[Records drawn from a dataset]
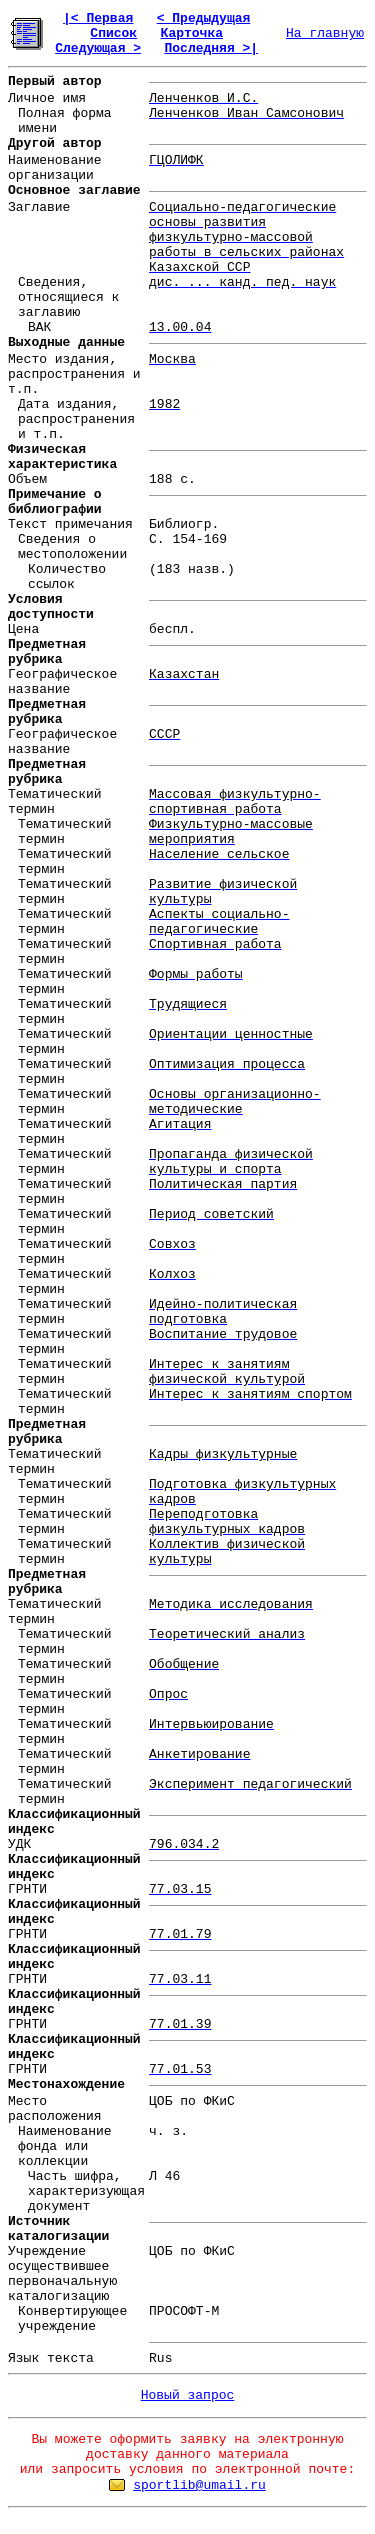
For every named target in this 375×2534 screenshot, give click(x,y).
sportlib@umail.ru (199, 2485)
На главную (325, 33)
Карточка (192, 33)
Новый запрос (188, 2395)
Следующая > (98, 48)
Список (113, 33)
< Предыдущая (204, 18)
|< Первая (98, 18)
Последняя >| (211, 48)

- _HOW TO COMPLETE THIS TASK_: Which lines run from the one containing "Следующая > (98, 48)" to the final line of the entries? Return those lines exactly, and only those.

- _WRITTEN REPLY_:
Следующая > (98, 48)
Список (113, 33)
< Предыдущая (204, 18)
|< Первая (98, 18)
Последняя >| (211, 48)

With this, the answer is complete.